TechCrunch reports, “Inversion Space has become the third company to receive a spacecraft reentry license from the Federal Aviation Administration, paving the way for the startup to launch and return its tech pathfinder mission for orbital delivery later this year. The three-year-old startup has ambitions of transforming space into a new ‘transportation layer for Earth’ using ultra-fast, on-demand cargo deliveries to anywhere on Earth from orbit.”
Full Story (TechCrunch)

DARPA Funds Sikorsky to Convert Black Hawk Into Drone

Aerotime reports, “American aircraft manufacturer Sikorsky, a Lockheed Martin company, will convert a United States Army UH-60M Black Hawk into a drone. The company received a $6 million award from the Defense Advanced Research Projects Agency (DARPA) to install the company’s ALIAS/MATRIX flight autonomy system onto the helicopter, essentially converting it into a drone.”
Full Story (Aerotime)

Rolls-Royce Completes Pearl 10X Test Flights

Flight Global reports, “Rolls-Royce has completed flight testing of the Pearl 10X engine it is developing for the Dassault Aviation Falcon 10X business jet after a six-month campaign. Installed on the propulsion specialist’s Boeing 747-200 testbed – contributing to the jet’s unique five-engine configuration – the powerplant has been in flight test since 29 March.”
Full Story (Flight Global)

Video

Rolls-Royce’s Most Powerful Pearl 10X Engine Getting Ready for First Flight
(Global Update; YouTube)

NASA Launches Europa Clipper Mission to Explore Jupiter’s Moon

Ars Technica reports, “NASA’s Europa Clipper spacecraft lifted off Monday from Kennedy Space Center in Florida aboard a SpaceX Falcon Heavy rocket, kicking off a $5.2 billion robotic mission to explore one of the most promising locations in the Solar System for finding extraterrestrial life. The Falcon Heavy rocket fired its 27 kerosene-fueled engines and vaulted away from Launch Complex 39A at 12:06 pm EDT (16:06 UTC) Monday. Delayed several days due to Hurricane Milton, which passed through Central Florida late last week, the launch of Europa Clipper signaled the start of a five-and-a-half year journey to Jupiter, where the spacecraft will settle into an orbit taking it repeatedly by one the giant planet’s numerous moons.”
Full Story (Ars Technica)
More Info (AIAA Statement)

 

Video

NASA’s Europa Clipper Launch (Launch at 1:06:40 mark)
(NASA; YouTube)

Most Florida Airports Back in Service Post-Milton

Aviation International News reports, “Airports across Florida are shrugging off the results of Hurricane Milton today. The storm came ashore as a Category 3 hurricane on Wednesday evening just south of Sarasota on the state’s Gulf Coast. Sarasota/Bradenton International Airport (KSRQ) will remain shuttered until at least tomorrow as workers continue to clean up and assess damage to the airport’s infrastructure.”
Full Story (Aviation International News)

Embraer E190F Freighter Variant Earns FAA Certification

Simple Flying reports, “Embraer has announced that its E190F passenger-to-freighter (P2F) has been fully certified by the Federal Aviation Administration (FAA).

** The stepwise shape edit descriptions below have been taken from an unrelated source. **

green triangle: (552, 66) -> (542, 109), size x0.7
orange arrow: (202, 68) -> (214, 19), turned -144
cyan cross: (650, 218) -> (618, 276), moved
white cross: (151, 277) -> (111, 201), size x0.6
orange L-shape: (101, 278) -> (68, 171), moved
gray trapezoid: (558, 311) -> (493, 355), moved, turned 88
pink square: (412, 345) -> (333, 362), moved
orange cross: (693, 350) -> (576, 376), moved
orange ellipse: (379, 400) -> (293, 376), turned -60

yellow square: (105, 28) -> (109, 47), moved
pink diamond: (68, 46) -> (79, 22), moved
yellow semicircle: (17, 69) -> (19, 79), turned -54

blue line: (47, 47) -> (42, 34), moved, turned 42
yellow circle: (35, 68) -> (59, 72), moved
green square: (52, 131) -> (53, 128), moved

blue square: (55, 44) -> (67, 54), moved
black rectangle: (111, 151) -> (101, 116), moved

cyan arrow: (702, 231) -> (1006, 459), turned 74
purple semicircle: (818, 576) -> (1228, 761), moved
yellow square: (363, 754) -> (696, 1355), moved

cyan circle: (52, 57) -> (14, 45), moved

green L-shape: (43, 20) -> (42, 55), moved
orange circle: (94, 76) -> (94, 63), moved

The Brazilian planemaker launched its P2F program – which also includes the E195 – in May 2022, with the E190F completing its first flight in April of this year. The company revealed that the E190F received full FAA certification last month following its certification by the National Civil Aviation Agency of Brazil (ANAC) in July.”
Full Story (Simple Flying)

Space Force to Test New Orbit-Switching Maneuver on X-37B Space Plane

Defense One reports, “A U.S. X-37B space plane is slated to test a new way of rapidly changing its orbit, part of the Space Force’s quest for fuel-sipping maneuverability. The spacecraft will experiment with aerobraking, which uses Earth’s atmosphere to slow down and switch orbits. “The use of the aerobraking maneuver—a series of passes using the drag of Earth’s atmosphere—enables the spacecraft to change orbits while expending minimal fuel,” the service said in a release today.”